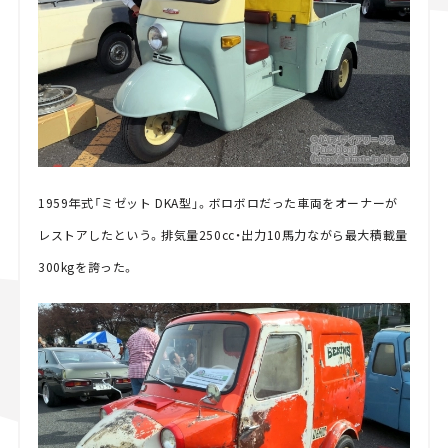
1959年式「ミゼット DKA型」。ボロボロだった車両をオーナーが
レストアしたという。排気量250cc・出力10馬力ながら最大積載量
300kgを誇った。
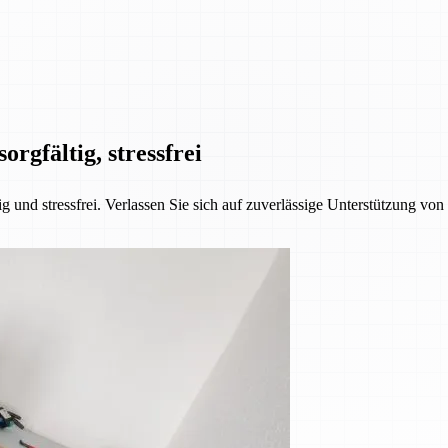
orgfältig, stressfrei
 und stressfrei. Verlassen Sie sich auf zuverlässige Unterstützung vo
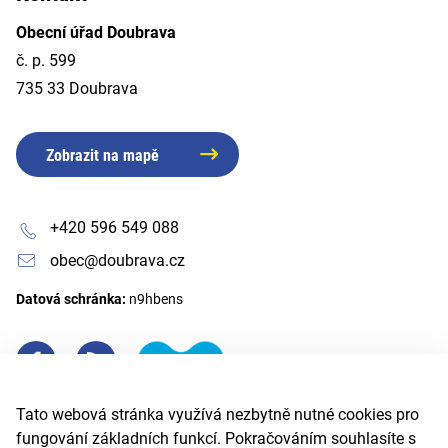
Obecní úřad Doubrava
č. p. 599
735 33 Doubrava
Zobrazit na mapě
+420 596 549 088
obec@doubrava.cz
Datová schránka:
n9hbens
Tato webová stránka využívá nezbytně nutné cookies pro
fungování základních funkcí. Pokračováním souhlasíte s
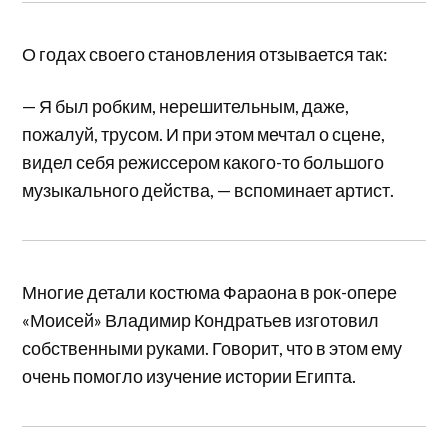
О годах своего становления отзывается так:
— Я был робким, нерешительным, даже,
пожалуй, трусом. И при этом мечтал о сцене,
видел себя режиссером какого-то большого
музыкального действа, — вспоминает артист.
Многие детали костюма Фараона в рок-опере
«Моисей» Владимир Кондратьев изготовил
собственными руками. Говорит, что в этом ему
очень помогло изучение истории Египта.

*****

• _Problem statement_
Lines with "stressfrei" in the listing above: count them and give the total, nothing else.

• _Solved exercise_
2